» Task brief:
Work through the data line by line, gathering every line that has the word "Veerkade".

[Saved entries]
Content starts

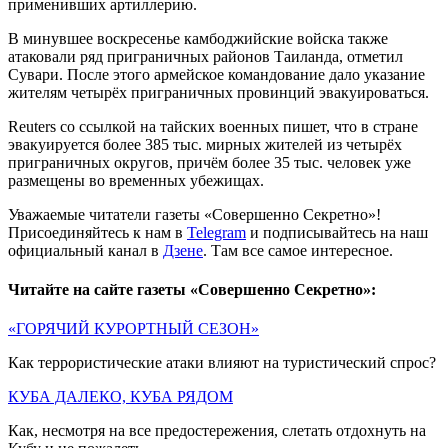
применивших артиллерию.
В минувшее воскресенье камбоджийские войска также
атаковали ряд приграничных районов Таиланда, отметил
Сувари. После этого армейское командование дало указание
жителям четырёх приграничных провинций эвакуироваться.
Reuters со ссылкой на тайских военных пишет, что в стране
эвакуируется более 385 тыс. мирных жителей из четырёх
приграничных округов, причём более 35 тыс. человек уже
размещены во временных убежищах.
Уважаемые читатели газеты «Совершенно Секретно»!
Присоединяйтесь к нам в
Telegram
и подписывайтесь на наш
официальный канал в
Дзене
. Там все самое интересное.
Читайте на сайте газеты «Совершенно Секретно»:
«ГОРЯЧИЙ КУРОРТНЫЙ СЕЗОН»
Как террористические атаки влияют на туристический спрос?
КУБА ДАЛЕКО, КУБА РЯДОМ
Как, несмотря на все предостережения, слетать отдохнуть на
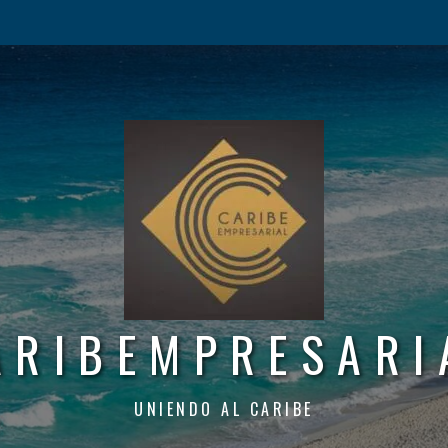
ARIBEMPRESARI
UNIENDO AL CARIBE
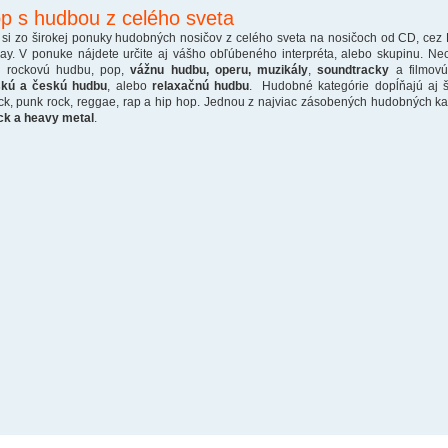
p s hudbou z celého sveta
 si zo širokej ponuky hudobných nosičov z celého sveta na nosičoch od CD, cez
ray. V ponuke nájdete určite aj vášho obľúbeného interpréta, alebo skupinu. Ne
o rockovú hudbu, pop,
vážnu hudbu, operu, muzikály
,
soundtracky
a filmovú
skú a českú hudbu
, alebo
relaxačnú hudbu
. Hudobné kategórie dopĺňajú aj š
ck, punk rock, reggae, rap a hip hop. Jednou z najviac zásobených hudobných kate
ck a heavy metal
.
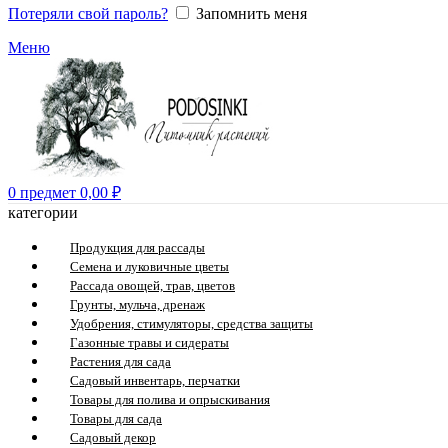
Потеряли свой пароль?
Запомнить меня
Меню
0
предмет
0,00
₽
категории
Продукция для рассады
Семена и луковичные цветы
Рассада овощей, трав, цветов
Грунты, мульча, дренаж
Удобрения, стимуляторы, средства защиты
Газонные травы и сидераты
Растения для сада
Садовый инвентарь, перчатки
Товары для полива и опрыскивания
Товары для сада
Садовый декор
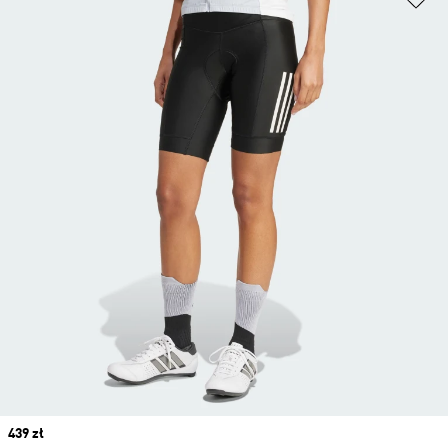
Price
439 zł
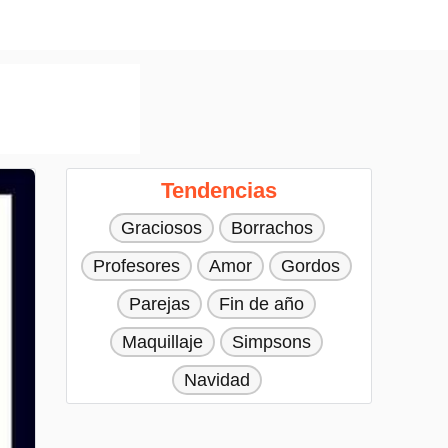
Tendencias
Graciosos
Borrachos
Profesores
Amor
Gordos
Parejas
Fin de año
Maquillaje
Simpsons
Navidad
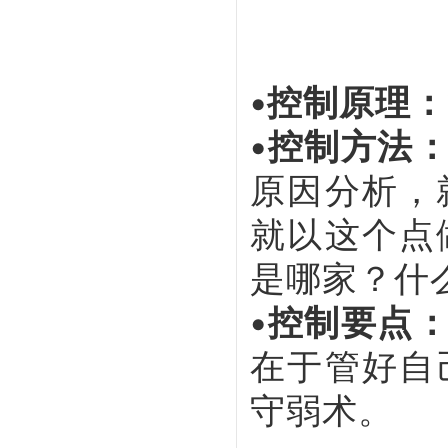
•控制原理：
•控制方法
原因分析，
就以这个点
是哪家？什
•控制要点
在于管好自
守弱术。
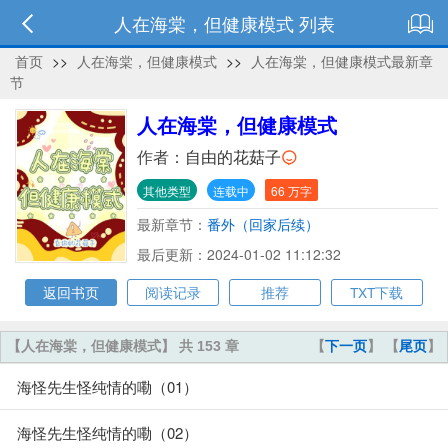
人在海棠，但健康模式 列表
首页
>>
人在海棠，但健康模式
>>
人在海棠，但健康模式最新章
节
人在海棠，但健康模式
作者：
自由的花菇子
其他类型
连载中
66 万字
最新章节：
番外（回家后续）
最后更新：2024-01-02 11:12:32
返回书页
阅读记录
推荐
TXT下载
【人在海棠，但健康模式】 共 153 章
【
下一页
】 【
尾页
】
海怪先生怪纯情的嘞（01）
海怪先生怪纯情的嘞（02）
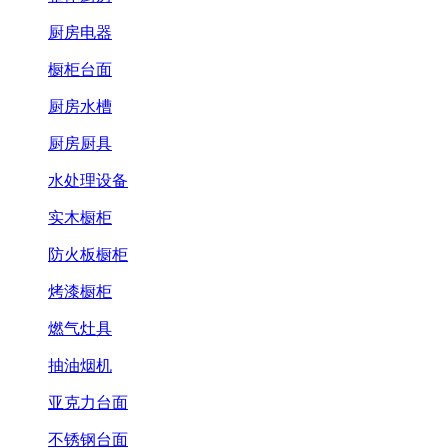
厨房电器
橱柜台面
厨房水槽
厨房厨具
水处理设备
实木橱柜
防火板橱柜
烤漆橱柜
燃气灶具
抽油烟机
亚克力台面
不锈钢台面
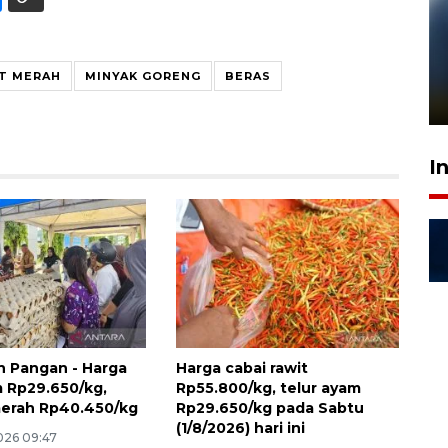
Pelanggan Filaha Farm setia
sampai 8 tahan?
IT MERAH
MINYAK GORENG
BERAS
1 Juni 2026 05:47
I
 Pangan - Harga
Harga cabai rawit
m Rp29.650/kg,
Rp55.800/kg, telur ayam
erah Rp40.450/kg
Rp29.650/kg pada Sabtu
(1/8/2026) hari ini
026 09:47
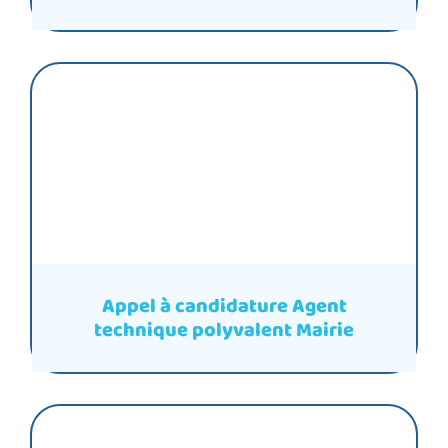
Appel à candidature Agent
technique polyvalent Mairie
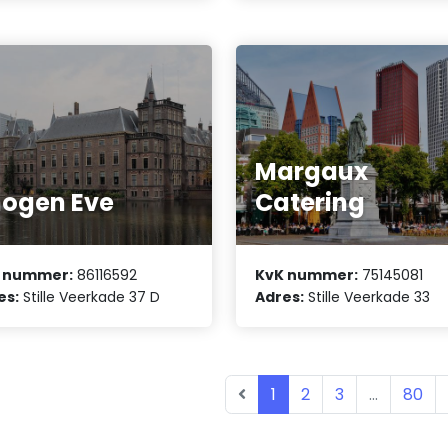
Margaux
ogen Eve
Catering
 nummer:
86116592
KvK nummer:
75145081
es:
Stille Veerkade 37 D
Adres:
Stille Veerkade 33
1
2
3
...
80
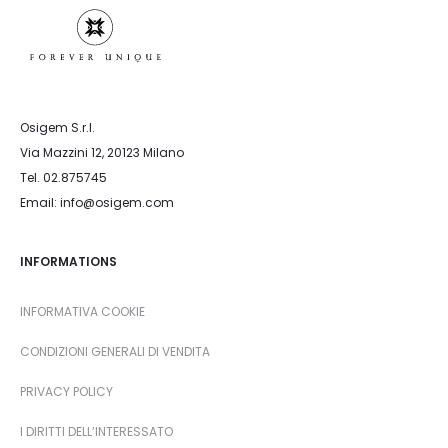
Osigem S.r.l.
Via Mazzini 12, 20123 Milano
Tel. 02.875745
Email: info@osigem.com
INFORMATIONS
INFORMATIVA COOKIE
CONDIZIONI GENERALI DI VENDITA
PRIVACY POLICY
I DIRITTI DELL’INTERESSATO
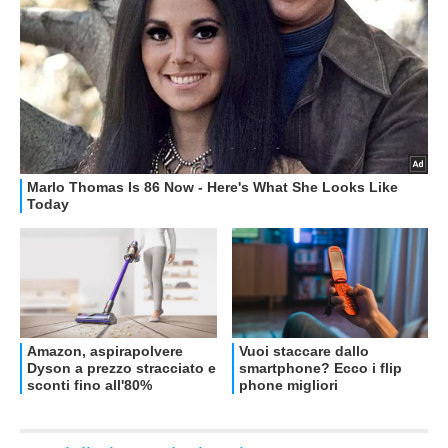
OFFERTE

Content ends

» Solution to this task:
Stille Veerkade 37 D
Stille Veerkade 33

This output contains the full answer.